10.14.2008

Gahhhhh!

GIBSON: All right. You have, however, said you would favor an increase in the capital gains tax. As a matter of fact, you said on CNBC, and I quote, "I certainly would not go above what existed under Bill Clinton," which was 28 percent. It's now 15 percent. That's almost a doubling, if you went to 28 percent.
But actually, Bill Clinton, in 1997, signed legislation that dropped the capital gains tax to 20 percent.
OBAMA: Right.
GIBSON: And George Bush has taken it down to 15 percent.
OBAMA: Right.
GIBSON: And in each instance, when the rate dropped, revenues from the tax increased; the government took in more money. And in the 1980s, when the tax was increased to 28 percent, the revenues went down.
So why raise it at all, especially given the fact that 100 million people in this country own stock and would be affected?
OBAMA: Well, Charlie, what I've said is that I would look at raising the capital gains tax for purposes of fairness.

5 comments:

Andrew said...

To whomever just tried to ‘Palin’ my account. I just upped my password strength.

How about actually trying to create an argument. I realize most Obama supporters political views were retarded by the shallow, stagnant tide pools of the secondary/post-secondary education system but the growth can start now!

Joe said...

Man, you don't have to be a statistician to realize that just because two events are sequential does not mean that the first event causes the other event. You have an N of 3 there. Excuse me if I don't look to Charlie Gipson for my economic time-series data.

(by the way, I didn't Palin your account. I am curious to know what that means though).

Andrew said...

I think it's facile to argue that an insufficient sample size revealed verbally during a relatively brief MSM news broadcast invalidates Charlie's argument -- the benefits of tax cuts seemed to have come at no discernible cost to the federal treasury.

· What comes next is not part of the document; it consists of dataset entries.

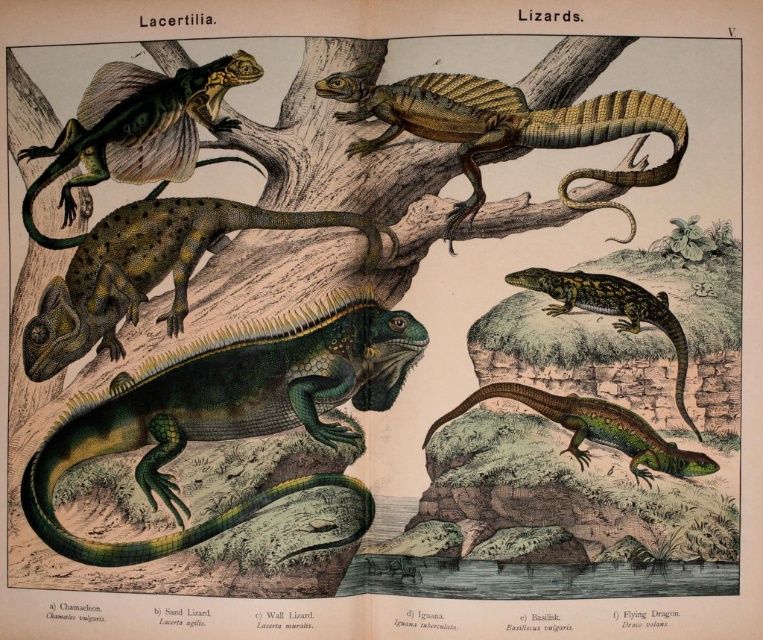 Question: Among these objects, which one is nearest to the camera?

Choices:
 (A) green glossy lizard at lower right
 (B) shiny green scales at upper center

Answer: (A)

Question: Does shiny green scales at upper left have a larger size compared to green glossy lizard at lower right?

Choices:
 (A) no
 (B) yes

Answer: (B)

Question: Is green scaly iguana at center further to camera compared to shiny green lizard at upper right?

Choices:
 (A) no
 (B) yes

Answer: (A)

Question: Which object is farther from the camera taking this photo?

Choices:
 (A) green glossy lizard at lower right
 (B) shiny green scales at upper left
 (C) shiny green lizard at upper right
 (D) green scaly iguana at center

Answer: (B)

Question: Does green scaly iguana at center come in front of shiny green scales at upper center?

Choices:
 (A) yes
 (B) no

Answer: (A)

Question: Which point appears closest to the camera in this image?

Choices:
 (A) 562,403
 (B) 105,148

Answer: (A) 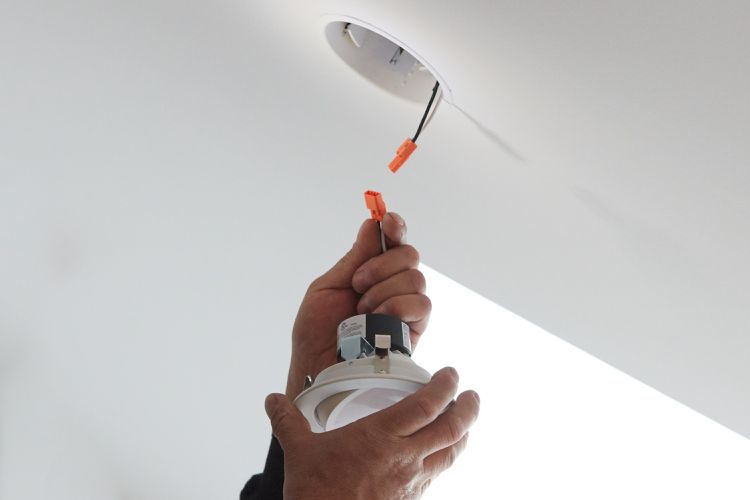 Locate an element on the screen. white cord is located at coordinates (427, 123). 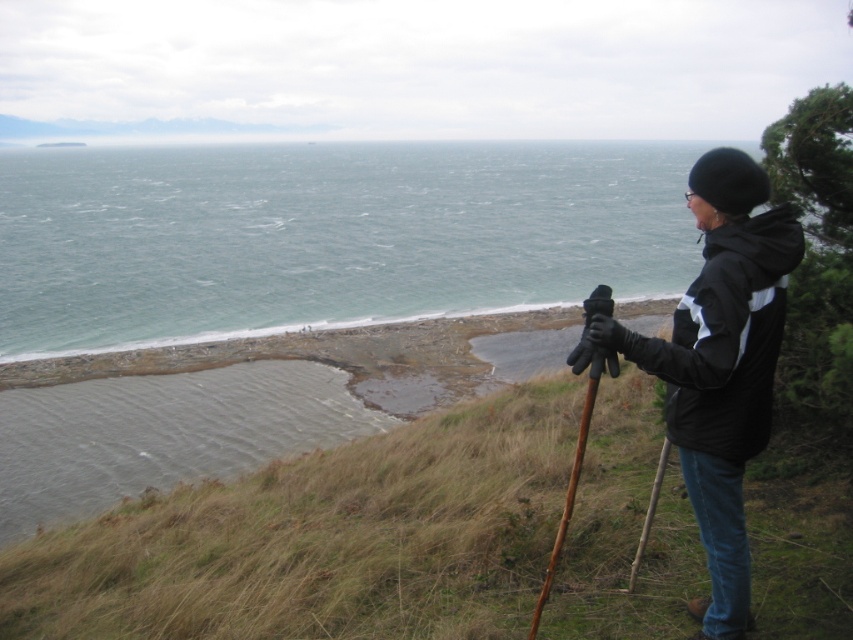 Question: Which object appears farthest from the camera in this image?

Choices:
 (A) black matte jacket at center right
 (B) green grassy at lower left

Answer: (B)

Question: Which of the following is the closest to the observer?

Choices:
 (A) blue-green water at center
 (B) black matte jacket at center right

Answer: (B)

Question: Estimate the real-world distances between objects in this image. Which object is farther from the black matte jacket at center right?

Choices:
 (A) blue-green water at center
 (B) green grassy at lower left

Answer: (A)

Question: Is blue-green water at center positioned behind black matte jacket at center right?

Choices:
 (A) no
 (B) yes

Answer: (B)

Question: Is blue-green water at center below black matte jacket at center right?

Choices:
 (A) yes
 (B) no

Answer: (B)

Question: Is blue-green water at center below black matte jacket at center right?

Choices:
 (A) no
 (B) yes

Answer: (A) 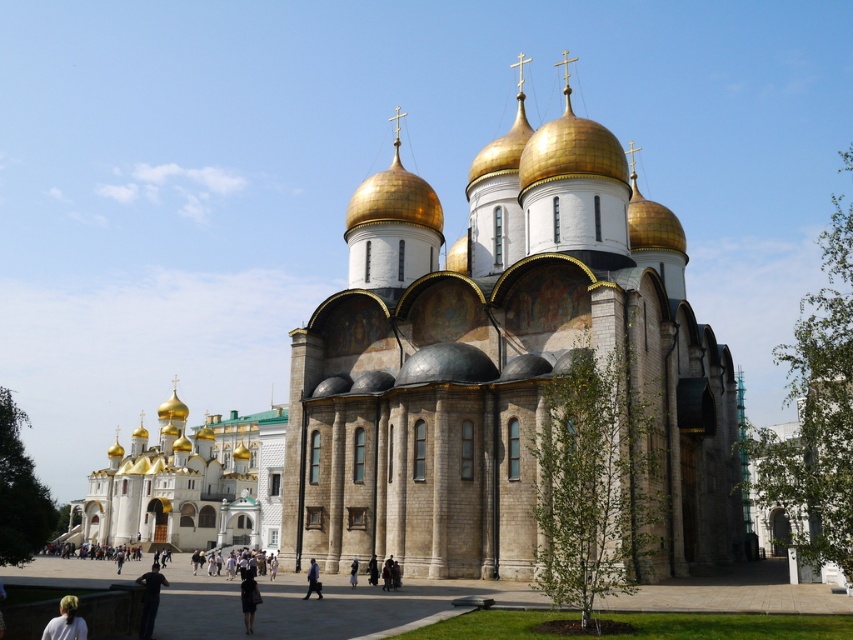 You are standing in a park and see the gold domed church at left. If you want to take a photo of it, where should you position yourself relative to the church?

You should position yourself to the right of the gold domed church at left since it is located at point (189, 483), which places it on the left side of the scene. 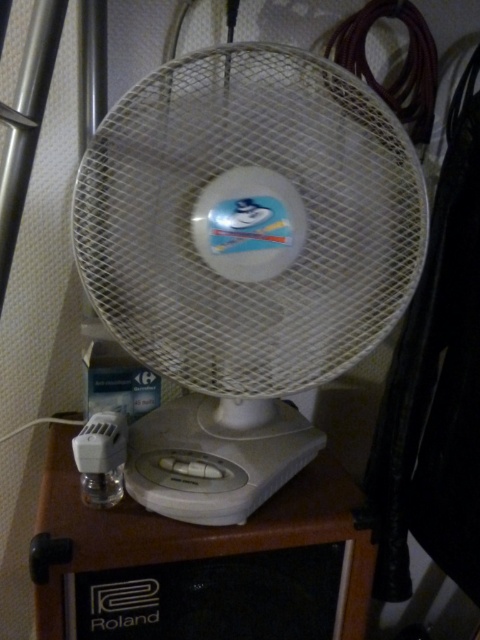 Question: Which point is farther to the camera?

Choices:
 (A) (165, 605)
 (B) (351, 291)

Answer: (A)

Question: Is white plastic fan at center positioned before brown wood table at lower center?

Choices:
 (A) yes
 (B) no

Answer: (A)

Question: Considering the relative positions of white plastic fan at center and brown wood table at lower center in the image provided, where is white plastic fan at center located with respect to brown wood table at lower center?

Choices:
 (A) below
 (B) above

Answer: (B)

Question: Is white plastic fan at center to the right of brown wood table at lower center from the viewer's perspective?

Choices:
 (A) yes
 (B) no

Answer: (A)

Question: Which object appears farthest from the camera in this image?

Choices:
 (A) white plastic fan at center
 (B) brown wood table at lower center

Answer: (B)

Question: Among these objects, which one is farthest from the camera?

Choices:
 (A) white plastic fan at center
 (B) brown wood table at lower center

Answer: (B) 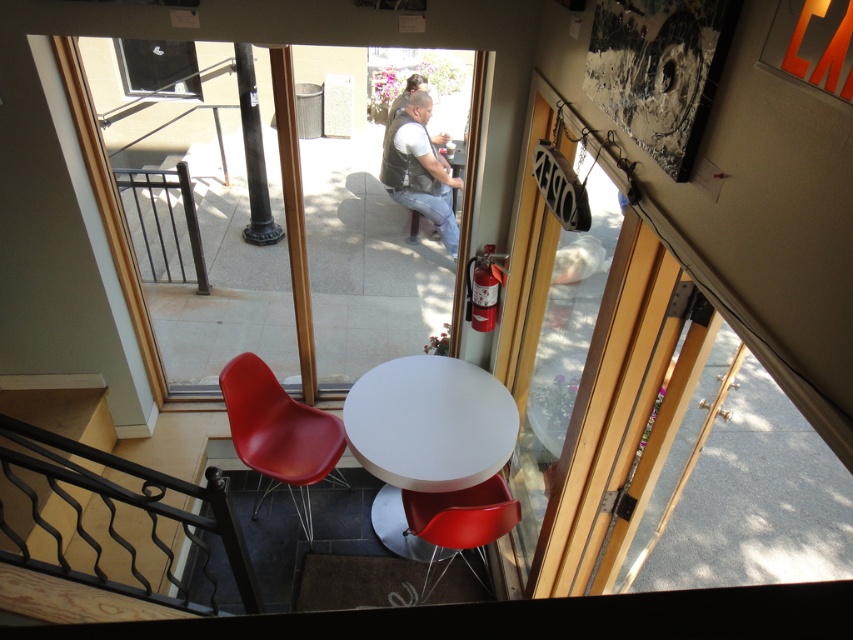 You are a delivery person trying to place a large package on the white glossy table at center. The package is 3 meters long. Can you fit the package on the table without it overlapping the leather vest at center?

The distance between the white glossy table at center and the leather vest at center is 2.74 meters. Since the package is 3 meters long, it would extend beyond the available space between them, so it cannot be placed without overlapping.

You are standing at the point with coordinates (279, 433) in the image. What object is located at that point?

The point corresponds to the glossy plastic chair at lower left.

You are a delivery person trying to enter the outdoor seating area through the transparent glass door at center. The white glossy table at center is blocking your path. Can you walk around the table to reach the door?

In posting this I was less concerned about where the needle falls between correlation and causation and more concerned about what Obama's statement reveals about Obama's priorities; specifically that he values income equality (fairness) over income growth. The outcomes of this value system I think are numerically vast enough to satisfy even the smallest of p values.

Some jackass guessed my old blogger login and then attempted to clumsily guess my password this morning resulting in a lot of security emails from blogger.

Anonymous said...

So have you gone back to your censorship ways? This is the second time I've posted this site.

http://www.cbpp.org/policy-points4-18-08.htm

Andrew said...

The partisan think tank you cite still doesn’t resolve the correlation vs. causation question that no one seems to have the answer to regarding capital gains tax cuts. In the short term there very much appears to be an inverse relationship between tax rate and tax revenue (which CPBB acknowledges) and in the mid-term there is data that suggests tax cuts reduce revenue. What is obvious is that cap gains tax cuts rightly benefit the rich more than the poor(they do have all the capital).

What the think tank fails to address are the benefits toward economic growth tax cuts could provide in the form of incentivizing saving and greater availability of capital for investment (venture capital, etc.) Over a long enough timeline what is their effect on GDP?

http://gregmankiw.blogspot.com/2006/11/how-tax-cuts-affect-gdp.html

The only things that are clear is that the relationship between cap gains tax cuts and revenue is not clear and when taken in combination with his “Joe the Plumber” and the absence of redistribution is a “tragedy” comments for ‘01 Obama’s economics are at least somewhat Marxist.

That Ben has decided to review anonymous posts isn’t censorship. If you want your post to show up immediately get a blogger login.